At this year’s International Conference on Acoustics, Speech, and Signal Processing, in May, Amazon senior research scientist Mohamed Mansour and I will present a new audio-watermarking algorithm that effectively solves the second-screen problem in real time for the first time in the watermarking literature.

In our experiments, if the watermark was added to about two seconds of the audio signal, our algorithm could detect it with almost perfect accuracy, even when the distance between the speaker and the microphone was greater than 20 feet.

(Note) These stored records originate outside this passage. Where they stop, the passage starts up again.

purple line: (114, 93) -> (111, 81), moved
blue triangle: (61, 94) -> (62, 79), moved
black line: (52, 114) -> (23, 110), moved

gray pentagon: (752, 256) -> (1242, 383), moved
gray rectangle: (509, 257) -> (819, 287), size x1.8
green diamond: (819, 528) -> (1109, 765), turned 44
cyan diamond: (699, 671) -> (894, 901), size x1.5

Audio_watermark.gif._CB468320145_.gif
Audio watermarks (red squiggles) are embedded imperceptibly in a media signal (black). Each watermark consists of a repeating sequence of audio building blocks (colored shapes). A detector segments the watermark and aligns the segments to see if they match. Randomly inverting the building blocks prevents rhythmic patterns in the media signal from triggering the detector; the detector uses a binary key to restore the inverted blocks.
Animation by Nick Little

Our algorithm could complement the acoustic-fingerprinting technology that currently prevents Alexa from erroneously waking when she hears media mentions of her name. Acoustic fingerprinting requires storing a separate fingerprint for each instance of Alexa’s name, and its computational complexity is proportional to the fingerprint database size. The watermarking algorithm, by contrast, has constant computational complexity, which gives it advantages for use in low-power computational devices, such as Bluetooth headsets.

We also envision that audio watermarking could improve the performance of Alexa’s automatic-speech-recognition system. Audio content that Alexa plays — music, audiobooks, podcasts, radio broadcasts, movies — could be watermarked on the fly, so that Alexa-enabled devices can better gauge room reverberation and filter out echoes.

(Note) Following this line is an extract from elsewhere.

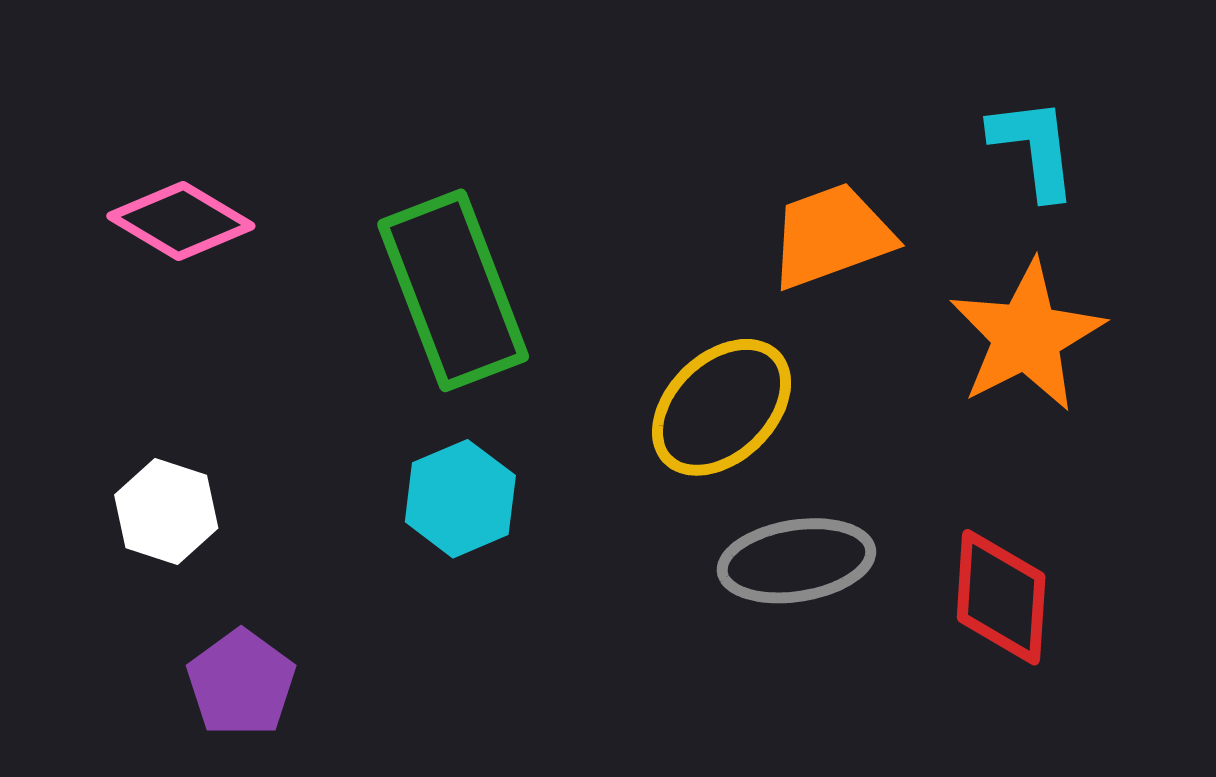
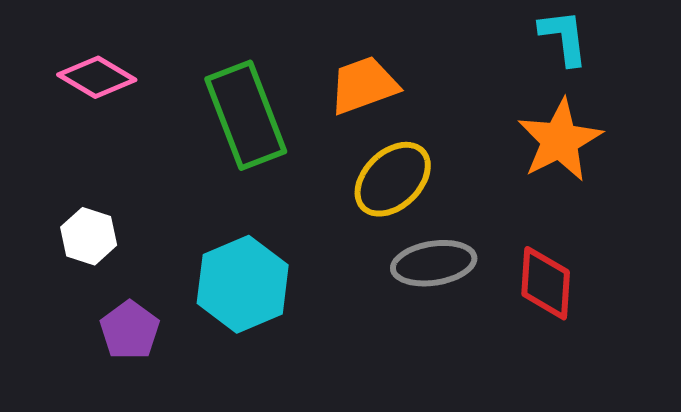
orange trapezoid: (831, 236) -> (364, 85), moved
cyan hexagon: (460, 499) -> (243, 284), moved, size x1.5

Our system, like most modern audio-watermarking systems, uses the spread-spectrum concept. That means that the watermark energy is spread across time and/or frequency, which renders the watermark inaudible to human listeners. Further, this energy spread makes the watermark robust to common audio processing procedures, such as mp3 compression.

Also like other systems, ours builds watermarks from noise blocks of fixed duration. Each noise block introduces its own, distinct perturbation pattern to selected frequency components in the host audio signal. The watermark consists of noise blocks strung together in a predetermined sequence, and it looks like background noise to someone who lacks the decoding key.

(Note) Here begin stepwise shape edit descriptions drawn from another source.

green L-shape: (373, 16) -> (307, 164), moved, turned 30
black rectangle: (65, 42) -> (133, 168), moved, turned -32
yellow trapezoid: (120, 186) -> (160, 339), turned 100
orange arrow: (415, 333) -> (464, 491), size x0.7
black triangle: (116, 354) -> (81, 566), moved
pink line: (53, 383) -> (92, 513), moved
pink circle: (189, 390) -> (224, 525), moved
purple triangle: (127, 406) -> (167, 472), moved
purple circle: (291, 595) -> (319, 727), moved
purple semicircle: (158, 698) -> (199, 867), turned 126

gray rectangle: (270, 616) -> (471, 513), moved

In conventional watermarking, the key is simply the sequence of the noise blocks, and the detector looks for that sequence in the audio signal. In the second-screen scenario, however, electrical noise in the speaker and microphone and interference from echoes and ambient noise during acoustic transmission distort the watermark, making detection more challenging.

Even then, careful synchronization between the received signal and a reference copy of the noise pattern might still enable watermark detection, but acoustic transmission introduces delays that can’t be precisely gauged, rendering synchronization difficult.

We solve both problems by dispensing with the reference copy of the noise pattern. Instead, we embed the same, relatively short noise pattern in the audio signal multiple times. Rather than compare the received signal to a reference pattern, we compare it to itself.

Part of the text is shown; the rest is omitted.